5 Sep 1939 (position 61.40, 3.51)
HMS Southampton (Capt. F.W.H. Jeans, RN) intercepts the German merchant Johannes Molkenbuhr (5294 GRT) off Stadlandet, Norway in position 61°40'N, 03°51'E. The Germans scuttled their ship before it could be captured. The crew was taken off by HMS Jervis (Capt. P.J. Mack, RN). The ship was then finished off by HMS Jersey (Lt.Cdr. A.M. McKillop, RN).

16 Oct 1939
While lying at anchor off Rosyth, Scotland, HMS Southampton (Capt. F.W.H. Jeans, RN) sustained one bomb hit in a German air raid. The 500-kg weapon, released from only 150 m height by a Ju-88 of I/KG.30, hit the corner of the pom-pom magazine, passed through 3 decks at an angle and exited the hull, detonating in the water.
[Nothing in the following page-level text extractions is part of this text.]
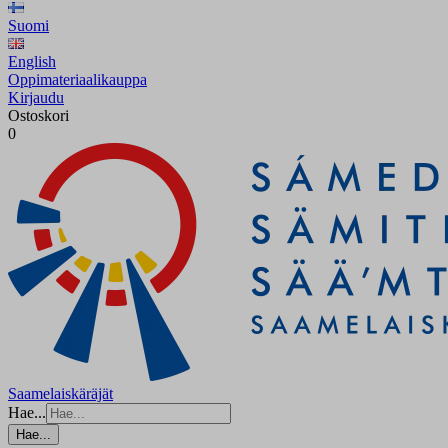
Suomi
English
Oppimateriaalikauppa
Kirjaudu
Ostoskori
0
Saamelaiskäräjät
Hae...
Hae...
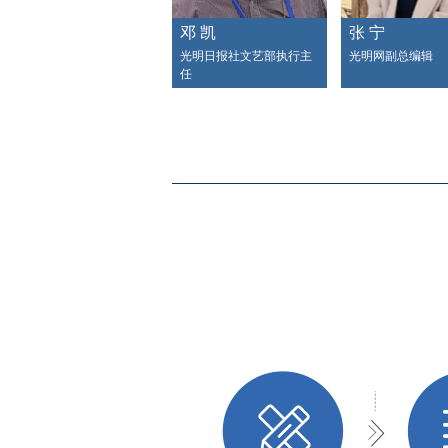
邓 凯
张 宁
光明日报社文艺部执行主
光明网副总编辑
任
There was minor structural damage and temporary failure of electrical systems. Repairs were completed in only three days.

9 Apr 1940
While operating off the Norwegian coast, HMS Southampton (Capt. F.W.H. Jeans, CVO, RN) sustained splinter damage in a German air attack. The main battery director was put temporarily out of order.

12 Apr 1940
HMS Southampton (Capt. F.W.H. Jeans, CVO, RN) sailed from Scapa Flow at 1300 hrs, carrying General Mackesy and 2 companies of Scot Guards. Arrived Harstad, Norway, at 0600/14 and while in the area was bombed on several occasions, sustaining only superficial damage.

25 May 1940
On 25-26 May 1940, operating in the Narvik area, HMS Southampton (Capt. F.W.H. Jeans, CVO, RN) suffered a number of near-misses by 50- and 100-kg bombs (110- and 220-lb) with extensive splinter damage to hull and superstructure, requiring 10 days of repairs. The commanding officer was wounded.